TensorRT Warning for tao converter "Half2 support requested on hardware without native FP16 support" when converting YOLOv4 models with INT8 precision

Problem

We get the following TensorRT warning when converting YOLOv4 .etlt models to TensorRT engines with INT8 precision using tao converter.

[WARNING] Half2 support requested on hardware without native FP16 support, performance will be negatively affected

This happens only on GPUs that doesn’t support FP16. However, since the engine is converted to INT8, while having INT8 support is required, having FP16 Support should not be required.

Does anyone knows whats the reason for this? And should this be a concern as the warning also suggests performance will be negatively affected?

Information

• Hardware - GTX 1060 (GPU_ARCHS = 6.1)
• Network Type - Yolo_v4(CSPDarknet53)
• TAO Version - 3.21.08

What I found so far/ Other info

I have seen that we will get this same warning from TensorRT when using trtexec to convert ONNX model to a TensorRT engine with FP16 precision on a GPU that doesn’t support FP16. But here we are converting to INT8, so this shouldn’t be the case. So I am wondering why we get this TensorRT warning with tao converter/ how tao converter is calling TensorRT engine builder/ converter under the hood?

TensorRT documentation on mixed precision mentions the following:

For the best performance, you can choose to enable all three precisions by enabling FP16 and INT8 precision mode explicitly. You can also choose to execute trtexec with the “–best” option directly, which would enable all supported precisions for inference resulting in best performance.

Is is possible tao converter is doing something like this under the hood (just my speculation)?

This warning comes from TRT.
It indicates the hardware platforms does not support FP16 acceleration.

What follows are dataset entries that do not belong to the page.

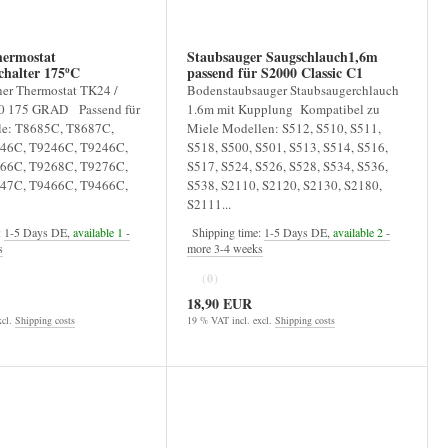
hermostat
Staubsauger Saugschlauch1,6m
chalter 175ºC
passend für S2000 Classic C1
er Thermostat TK24 /
Bodenstaubsauger Staubsaugerchlauch
 175 GRAD Passend für
1.6m mit Kupplung Kompatibel zu
le: T8685C, T8687C,
Miele Modellen: S512, S510, S511,
46C, T9246C, T9246C,
S518, S500, S501, S513, S514, S516,
66C, T9268C, T9276C,
S517, S524, S526, S528, S534, S536,
47C, T9466C, T9466C,
S538, S2110, S2120, S2130, S2180,
S2111...
:
1-5 Days DE,
available 1
-
Shipping time:
1-5 Days DE,
available 2
-
s
more 3-4 weeks
(0)
18,90 EUR
xcl.
Shipping costs
19 % VAT incl. excl.
Shipping costs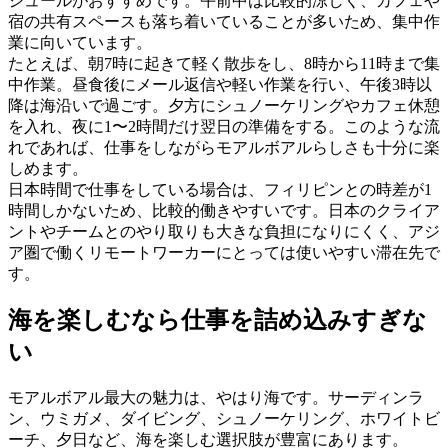
ジュールがおすすめです。午前中は比較的涼しく、カフェや
宿の共有スペースも落ち着いていることが多いため、集中作
業に向いています。
たとえば、朝7時に起きて軽く散歩をし、8時から11時まで集
中作業。昼食後にメール返信や軽い作業を行い、午後3時以
降は海沿いで過ごす。夕方にシュノーケリングやカフェ休憩
を入れ、夜に1〜2時間だけ翌日の準備をする。このような流
れであれば、仕事をしながらモアルボアルらしさも十分に楽
しめます。
日本時間で仕事をしている場合は、フィリピンとの時差が1
時間しかないため、比較的働きやすいです。日本のクライア
ントやチームとのやり取りも大きな負担になりにくく、アジ
ア圏で働くリモートワーカーにとっては使いやすい滞在先で
す。
海を楽しむなら仕事を詰め込みすぎな
い
モアルボアル最大の魅力は、やはり海です。サーディンラ
ン、ウミガメ、ダイビング、シュノーケリング、ホワイトビ
ーチ、夕日など、海を楽しむ選択肢が豊富にあります。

See the support matrix here: https://docs.nvidia.com/deeplearning/sdk/tensorrt-support-matrix/index.html#hardware-precision-matrix

You can compare your GPU’s compute capability to the tables here (CUDA GPUs | NVIDIA Developer) with the support matrix to see if yours is supported.

Thanks for the quick reply.

This warning comes from TRT. It indicates the hardware platforms does not support FP16 acceleration
Yes. This is true as I have mentioned in my question.

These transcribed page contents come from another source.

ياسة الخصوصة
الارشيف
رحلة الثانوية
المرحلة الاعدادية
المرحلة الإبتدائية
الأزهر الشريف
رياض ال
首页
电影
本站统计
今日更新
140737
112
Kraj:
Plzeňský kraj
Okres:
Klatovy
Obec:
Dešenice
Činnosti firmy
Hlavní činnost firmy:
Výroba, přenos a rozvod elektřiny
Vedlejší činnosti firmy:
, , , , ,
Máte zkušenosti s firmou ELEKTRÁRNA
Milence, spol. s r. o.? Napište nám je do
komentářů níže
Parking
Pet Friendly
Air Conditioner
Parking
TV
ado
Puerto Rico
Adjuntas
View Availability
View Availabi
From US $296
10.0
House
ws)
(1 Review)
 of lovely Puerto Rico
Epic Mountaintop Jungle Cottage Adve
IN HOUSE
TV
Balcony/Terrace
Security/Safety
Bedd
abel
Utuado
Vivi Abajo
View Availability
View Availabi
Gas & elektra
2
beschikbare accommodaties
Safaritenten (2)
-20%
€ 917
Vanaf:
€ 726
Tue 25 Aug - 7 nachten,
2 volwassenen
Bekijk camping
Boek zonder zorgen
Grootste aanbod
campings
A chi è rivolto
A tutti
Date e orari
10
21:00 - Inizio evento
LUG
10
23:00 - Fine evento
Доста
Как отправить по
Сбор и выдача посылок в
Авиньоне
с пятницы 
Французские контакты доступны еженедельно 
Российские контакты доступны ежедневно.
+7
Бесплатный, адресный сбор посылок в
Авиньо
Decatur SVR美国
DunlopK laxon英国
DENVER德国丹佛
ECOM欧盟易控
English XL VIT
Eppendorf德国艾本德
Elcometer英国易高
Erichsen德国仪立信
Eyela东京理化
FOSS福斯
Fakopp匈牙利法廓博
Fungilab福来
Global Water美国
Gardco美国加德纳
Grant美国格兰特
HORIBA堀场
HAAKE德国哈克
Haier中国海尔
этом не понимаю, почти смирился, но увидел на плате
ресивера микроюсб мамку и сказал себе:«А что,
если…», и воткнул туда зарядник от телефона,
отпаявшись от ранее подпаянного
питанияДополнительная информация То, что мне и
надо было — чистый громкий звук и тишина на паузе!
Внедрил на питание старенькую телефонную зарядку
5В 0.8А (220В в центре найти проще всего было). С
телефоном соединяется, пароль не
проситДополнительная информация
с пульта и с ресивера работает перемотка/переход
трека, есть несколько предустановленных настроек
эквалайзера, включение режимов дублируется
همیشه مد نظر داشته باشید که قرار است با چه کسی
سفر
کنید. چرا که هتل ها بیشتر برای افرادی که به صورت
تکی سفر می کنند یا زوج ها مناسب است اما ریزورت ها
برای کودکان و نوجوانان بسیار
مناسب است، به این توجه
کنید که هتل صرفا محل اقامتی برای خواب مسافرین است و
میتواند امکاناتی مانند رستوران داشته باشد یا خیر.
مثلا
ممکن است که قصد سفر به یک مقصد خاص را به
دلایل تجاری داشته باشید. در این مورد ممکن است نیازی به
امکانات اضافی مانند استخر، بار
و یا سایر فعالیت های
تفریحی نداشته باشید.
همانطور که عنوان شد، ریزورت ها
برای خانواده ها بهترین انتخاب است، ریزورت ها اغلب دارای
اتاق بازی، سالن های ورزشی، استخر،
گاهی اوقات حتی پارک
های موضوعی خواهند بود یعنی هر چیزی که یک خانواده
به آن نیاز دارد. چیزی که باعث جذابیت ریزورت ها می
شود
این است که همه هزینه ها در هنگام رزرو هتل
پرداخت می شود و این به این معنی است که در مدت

See the support matrix here
Hardware - GTX 1060 (GPU_ARCHS = 6.1) has INT8 support and does not have FP16 support. However, as I have mentioned in my question,
this happens only on GPUs that doesn’t support FP16. However, since the engine is converted to INT8, while having INT8 support is required, having FP16 Support should not be required

To clarify, my question is :
why we are getting a warning about FP16 not being supported when trying to convert a model with INT8 precision, as only INT8 support is required for this.

I am wondering why we get this warning and how the engine builder is configured to get this warning and if this is okay (as the warning suggests performance will be negatively affected)

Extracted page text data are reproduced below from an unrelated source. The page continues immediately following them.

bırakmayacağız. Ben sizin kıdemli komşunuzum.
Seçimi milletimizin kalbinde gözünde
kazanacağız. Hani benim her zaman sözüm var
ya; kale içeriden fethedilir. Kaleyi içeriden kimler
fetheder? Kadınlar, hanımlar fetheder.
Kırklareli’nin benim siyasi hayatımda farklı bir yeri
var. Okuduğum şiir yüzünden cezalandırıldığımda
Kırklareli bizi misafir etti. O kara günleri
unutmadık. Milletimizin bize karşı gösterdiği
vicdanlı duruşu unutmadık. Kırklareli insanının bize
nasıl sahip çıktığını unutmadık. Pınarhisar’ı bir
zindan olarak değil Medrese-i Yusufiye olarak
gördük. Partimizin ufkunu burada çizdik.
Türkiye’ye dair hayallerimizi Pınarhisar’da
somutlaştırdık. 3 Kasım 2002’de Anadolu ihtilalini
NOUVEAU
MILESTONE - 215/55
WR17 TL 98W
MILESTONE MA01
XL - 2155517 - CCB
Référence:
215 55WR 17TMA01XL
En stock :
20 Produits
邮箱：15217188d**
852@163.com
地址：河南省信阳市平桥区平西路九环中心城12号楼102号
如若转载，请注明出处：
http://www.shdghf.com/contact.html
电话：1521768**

In tao-converter, if set “-t int8”, it will enable Int8 layer selection, and also kFP16 is specified because it is necessary to allow FP16/FP32 fallback if one’s device does not support INT8.
So this warning is prompted since your device does not support FP16.
If you want to ignore this message, you can add “-s” in the command line.
“-s” is a Boolean to apply TensorRT strict type constraints when building the TensorRT engine.

1 Like

thanks. This is exactly what I wanted to know: if it has been configured to fall back to FP16 in addition to FP32 when we set -t int8

In my undertand, based on TensorRT documentation, setting strict int8 type (without letting it fallback to FP32) is not optional, so I thought its good if there an option to set int8 as the precision without setting -s so that it will use INT8/FP32 mixed precision. Please let me know if my understanding is not correct.

However, I tested with -s (during export and convert step both) option with a model trained with QAT, and got the same accuracy. So setting strict type didn’t had a negative impact on results as I assumed. However not sure if thats because the model was trained with QAT.
Using -s made the Half2 support warning goes away, but it prompted additional warnings (in addition to the ones mentioned here (Missing dynamic range for tensor warnings when converting YOLOv4 models with INT8 precision - #6 by kgksl)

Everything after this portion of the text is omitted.